Jammu and Kashmir had a Peoples Democratic Party-Bharatiya Janata Party coalition government for about 10 months when then chief minister Mufti Mohammad Sayeed died on January 7.
The state came under Governor's Rule the next day.
But instead of taking charge as chief minister at the head of the coalition, Mehbooba kept dragging the issue, at one time leading to speculation that she was planning to jettison the alliance.
The BJP made it clear that no new demands by the PDP leader would be met, and that the alliance would be based on the agenda agreed to earlier.
At the same time, BJP president Amit Shah and national general secretary Ram Madhav, who is in charge of Jammu and Kashmir affairs, stated that the alliance between the PDP and BJP was intact.
Mehbooba, the PDP president, sought fresh assurances on the agenda of alliance. The PDP wavered but the BJP stood firm.

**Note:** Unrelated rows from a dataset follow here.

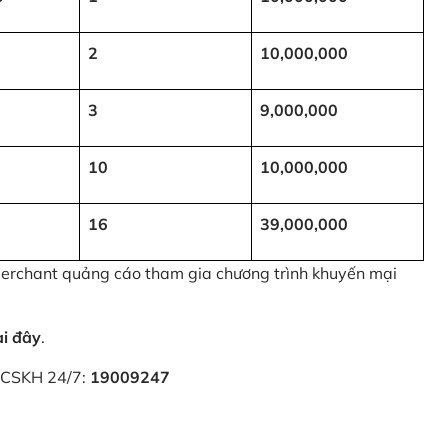
2
10,000,000
3
9,000,000
10
10,000,000
16
39,000,000
 Merchant quảng cáo tham gia chương trình khuyến mại
ại đây
.
i CSKH 24/7:
19009247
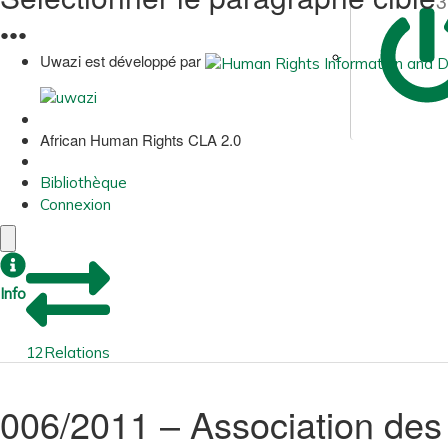
3
●
●
●
Uwazi est développé par
African Human Rights CLA 2.0
Bibliothèque
Connexion
Info
12
Relations
006/2011 – Association des 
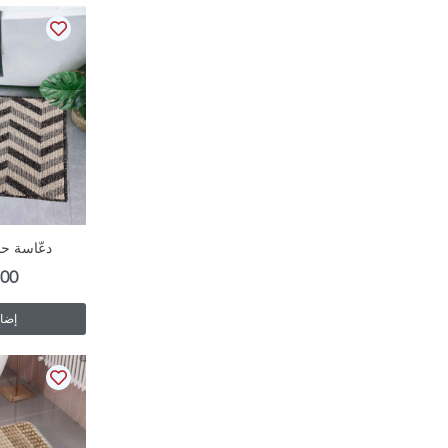
دعّاسة حم
.00
إضاف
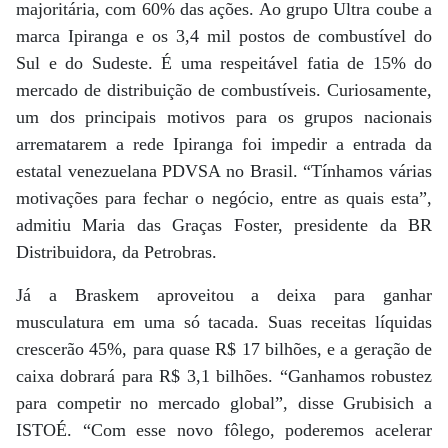
majoritária, com 60% das ações. Ao grupo Ultra coube a
marca Ipiranga e os 3,4 mil postos de combustível do
Sul e do Sudeste. É uma respeitável fatia de 15% do
mercado de distribuição de combustíveis. Curiosamente,
um dos principais motivos para os grupos nacionais
arrematarem a rede Ipiranga foi impedir a entrada da
estatal venezuelana PDVSA no Brasil. “Tínhamos várias
motivações para fechar o negócio, entre as quais esta”,
admitiu Maria das Graças Foster, presidente da BR
Distribuidora, da Petrobras.
Já a Braskem aproveitou a deixa para ganhar
musculatura em uma só tacada. Suas receitas líquidas
crescerão 45%, para quase R$ 17 bilhões, e a geração de
caixa dobrará para R$ 3,1 bilhões. “Ganhamos robustez
para competir no mercado global”, disse Grubisich a
ISTOÉ. “Com esse novo fôlego, poderemos acelerar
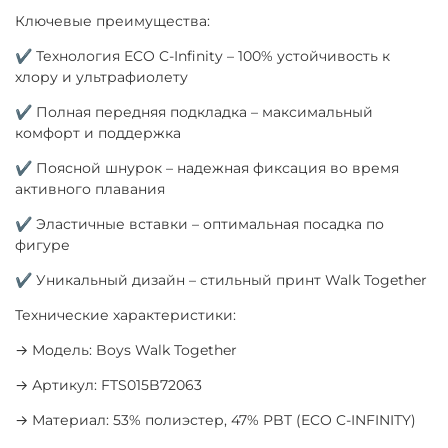
Ключевые преимущества:
✔ Технология ECO C-Infinity – 100% устойчивость к
хлору и ультрафиолету
✔ Полная передняя подкладка – максимальный
комфорт и поддержка
✔ Поясной шнурок – надежная фиксация во время
активного плавания
✔ Эластичные вставки – оптимальная посадка по
фигуре
✔ Уникальный дизайн – стильный принт Walk Together
Технические характеристики:
→ Модель: Boys Walk Together
→ Артикул: FTS015B72063
→ Материал: 53% полиэстер, 47% PBT (ECO C-INFINITY)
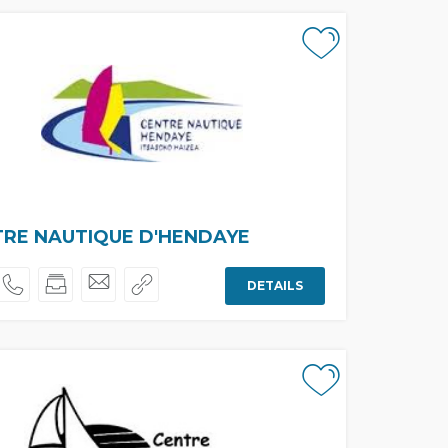
RE NAUTIQUE D'HENDAYE
DETAILS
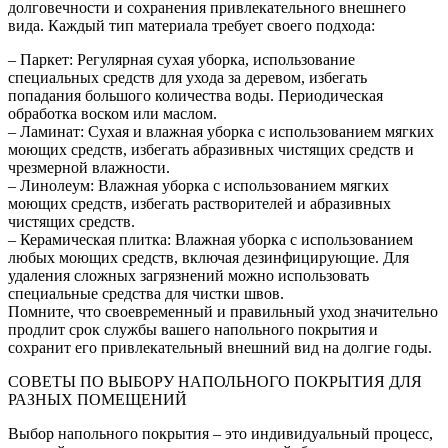
долговечности и сохранения привлекательного внешнего
вида. Каждый тип материала требует своего подхода:
– Паркет: Регулярная сухая уборка, использование
специальных средств для ухода за деревом, избегать
попадания большого количества воды. Периодическая
обработка воском или маслом.
– Ламинат: Сухая и влажная уборка с использованием мягких
моющих средств, избегать абразивных чистящих средств и
чрезмерной влажности.
– Линолеум: Влажная уборка с использованием мягких
моющих средств, избегать растворителей и абразивных
чистящих средств.
– Керамическая плитка: Влажная уборка с использованием
любых моющих средств, включая дезинфицирующие. Для
удаления сложных загрязнений можно использовать
специальные средства для чистки швов.
Помните, что своевременный и правильный уход значительно
продлит срок службы вашего напольного покрытия и
сохранит его привлекательный внешний вид на долгие годы.
СОВЕТЫ ПО ВЫБОРУ НАПОЛЬНОГО ПОКРЫТИЯ ДЛЯ
РАЗНЫХ ПОМЕЩЕНИЙ
Выбор напольного покрытия – это индивидуальный процесс,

"There is no turning back on the agenda signed with Mufti Sahib. It is final and will be implemented," the BJP kept saying, at times embarrassing state BJP leaders who did not want to look as if they were taking orders from the PDP.
The BJP source said Modi's address to the international Sufi conference in New Delhi this month was an effort to reach out to everybody and affirm his faith in the pluralism of India.
As Mehbooba remained entrenched in her stated position that she was not hungry for power, the BJP deputed Ram Madhav to speak to her twice. One of these visits was planned to be secret.
"She came to Delhi. Met Amit Shah and all seemed to have been lost," the source told IANS. "Everybody said it was all over between the two parties. She rushed back to Srinagar."
On Thursday, in her address to PDP legislators and senior leaders, Mehbooba thanked the BJP for its steadfast commitment to the agenda of alliance.
She also thanked the BJP and the central government for not trying to poach on her flock by engineering defections.
"The BJP has definitely behaved differently," she told her party. She was alluding to the traditional horse-trading undertaken in Jammu and Kashmir by the Congress in the past.
The source explained why: "Creating a larger constituency where Jammu and Kashmir becomes a bridge and not a roadblock in India-Pakistan relations (was important).
"This is what Prime Minister Modi envisages. What further assurance did she want?" asked the source.
Mehbooba has finally agreed to start her political career's first governance innings by trusting Modi -- as her father did.
It is highly unlikely the two have reached an agreement without understanding each other. In the process, Jammu and Kashmir, India's only Muslim-majority state, will get its first woman chief minister.